I dreamed of big, furry spiders with yellow and black stripes which carry pieces of Lego. Hermit spiders? They didn't do much apart from eating daddy long legs and making bunchy webs which hang from the ceiling. Quite boring, really.
I'm supposed to go to Toronto at the end of this month. Hmm ...
Today's Gazette - Back from Asia? Toronto? Stay away, hospitals say: In Toronto, the SARS outbreak has so far occurred primarily in hospital settings, but there's always the risk it could spread into the community.
It seems predictable that I should catch a cold just as I was coming home. Today had been spent recuperating. I loved what I managed to see of New York, but my skin protested by sprouting ugly things, and it took several shampoos to wash New York dirt out of my hair. I have kept the morning papers going whilst away, and you will find snapshots of the New York Times and other papers I came across.
One of the unexpected things that I noticed in NY, is that a fair number of the manhole covers appear to have been made in India. (Warning: hold your breath as you are bending down to look.) The amount of garbage the city generates is staggering — piles and piles of rubbish are heaped on the sidewalks by the end of the day.

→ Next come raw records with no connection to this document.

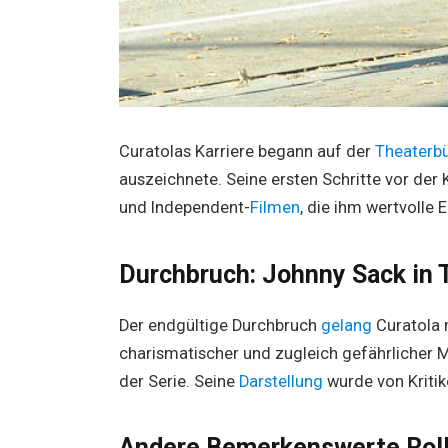
Curatolas Karriere begann auf der
Theaterb
auszeichnete. Seine ersten Schritte vor de
und Independent-
Filmen
, die ihm wertvolle 
Durchbruch: Johnny Sack in 
Der endgültige Durchbruch
gelang
Curatola 
charismatischer und zugleich gefährlicher 
der Serie. Seine
Darstellung
wurde von Kriti
Andere Bemerkenswerte Rol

Monday morning came around, and I was beginning to tire from three full days of walking. Every day, a different place for breakfast; we decided to venture a little further on our last day. He spotted them first — I was probably too busy looking down at manhole covers. It's not every day that you see slides thrown out in a bin, and we are the curious kind. Perhaps these were rejects from a photography studio?

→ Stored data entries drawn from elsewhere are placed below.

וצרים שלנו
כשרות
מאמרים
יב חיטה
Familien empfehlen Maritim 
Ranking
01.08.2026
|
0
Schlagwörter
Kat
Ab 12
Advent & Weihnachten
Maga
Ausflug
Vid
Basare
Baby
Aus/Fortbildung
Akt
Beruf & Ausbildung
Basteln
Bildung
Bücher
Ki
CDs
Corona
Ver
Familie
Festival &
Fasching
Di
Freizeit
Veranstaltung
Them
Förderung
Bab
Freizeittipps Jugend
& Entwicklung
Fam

There were three big bins — he looked into the first and I looked into the one in the middle. To my right, a man was debating with his wife who picked up a folder, "What do you want them for?" "Thought the folders might be worth saving," she said, but she threw them back, and they both ambled down the street.

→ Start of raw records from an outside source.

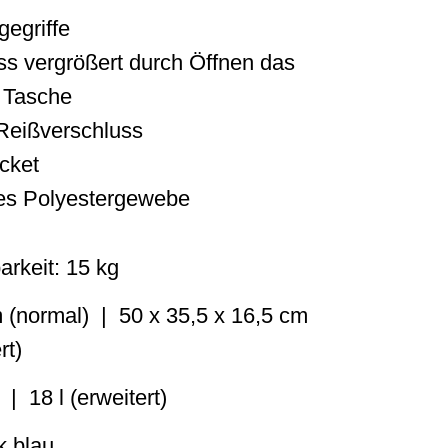
gegriffe
ss vergrößert durch Öffnen das
 Tasche
 Reißverschluss
cket
tes Polyestergewebe
rkeit: 15 kg
m (normal) | 50 x 35,5 x 16,5 cm
rt)
| 18 l (erweitert)
k blau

"It's Keith Richards!" he suddenly exclaimed, and I peered over his elbow (being too short to do so over his shoulder). There were prints, but there were also negatives and folders and folders of slides. The folder that the woman threw back was full of photo slides: Blur, Spice Girls, Ben Harper, Tina Turner, Sam Philips, Traffic, David Bowie, Smashing Pumpkins, Lenny Kravitz. There were letters, memos, legally binding documents, tapes, vinyls ...
I was too shocked to be angry. Large companies like Capitol Records (from which all these have been excreted) fight hard to keep their copyright, only to flush out original work which has not been consumed. How much does the artist get? How much does the photographer get? Photographs of the artist merely end up in the trash. There is no value to fame, no value to being on top of sales. The day will come that you just end up in the bin.
When I looked up from the third or fourth folder I was flipping through, I noticed that many people have joined us, poking about in the bins for anything useful or interesting. An elderly woman asked me what was going on, and I explained. "Hah," she croaked. "Only because it costs them too much to shred and destroy everything."
She complained about having done dirty jobs like shredding, and I bid her good day and thought of my friends who might be happy to have some of these slides. A man was desperate to cling onto his unexpected treasures, and wailed and complained when the folder he had assembled had disappeared. The consumerist society brings out the ugliness in people, I thought.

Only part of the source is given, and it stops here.